Coze-se tudo bem. O pão... caseiro,
rijinho... para ensopar bem o molhinho,

no fundo da terrina às fatias.
Por cima, as carnes, e essas bem macias...
a linguiça, o toucinho e... O caldinho

em que tudo cozeu, inda bem quente,
vai por cima de tudo. Ah, um dente
de alho, ou dois, que é para dar gostinho.

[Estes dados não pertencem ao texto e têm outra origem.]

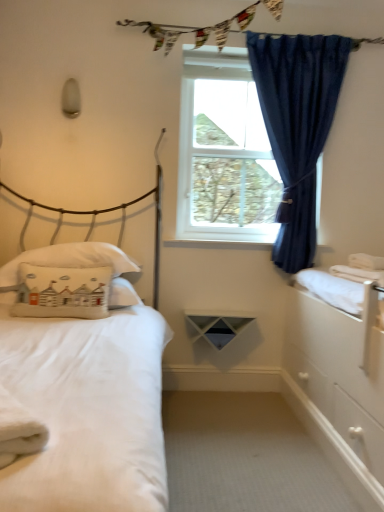 Identify the location of white cotton pillow at left, acting as the first pillow starting from the front. (62, 292).

What do you see at coordinates (62, 292) in the screenshot? I see `white cotton pillow at left, acting as the first pillow starting from the front` at bounding box center [62, 292].

What do you see at coordinates (203, 27) in the screenshot? This screenshot has height=512, width=384. I see `textured fabric clothesline at upper center` at bounding box center [203, 27].

This screenshot has width=384, height=512. Describe the element at coordinates (82, 395) in the screenshot. I see `white matte bed at left` at that location.

What is the approximate height of white matte bed at left?

It is 5.15 feet.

E voltou-se a falar da Ricardina,
do Tonho e do Rui, e do Albano...
dos que tinham partido ano após ano,
cumprindo aquela dura e triste sina

da emigração... ou fuga clandestina
que os levava a cruzar o oceano,
no porão dum navio americano,
e daí para a cadeia... e para a ruína.

Todos os do meu tempo e criação,
e muitos que eu não tinha conhecido,
tinham partido atrás de vãs esperanças,

deixando os seus na triste condição
de povo destroçado, reduzido
a velhos, a mulheres e crianças.








—Não , isto já não é o que era dantes—
diz o Gonçalo, e a Florinda aprova
—estão todos como eu, de pés para a cova,
uma velhada às sopas de emigrantes...


Aqui, ela discorda: -Os tratantes
dos retornados são gente bem nova,
mas pede-se uma ajuda... uma ova!
Uns egoístas, uns comerciantes...


E assim, entre os queixumes do Gonçalo,
de que eu nunca pude consolá-lo,
e os ralhos rabugentos da Florinda,

vivia eu na quinta, infeliz,
a maldizer a ideia do Luís
que tinha sugerido a minha vinda...




Mal saía de casa e, se saía,
era para voltar mais deprimido
que o abandono em que tinha caído
a pobre vila, quanto mais o via,

tanto mais me custava e entristecia.
Ruas desertas que tinham perdido
o riso das crianças... e esquecido
as vozes do passado e a alegria.

Assim à minha volta foi crescendo
um vazio tão triste, uma orfandade
tão grande, tão total, tão desolada...

e foi-se, na minha alma, escurecendo
um espaço de sombra em que a saudade
se ia delindo aos poucos... apagada.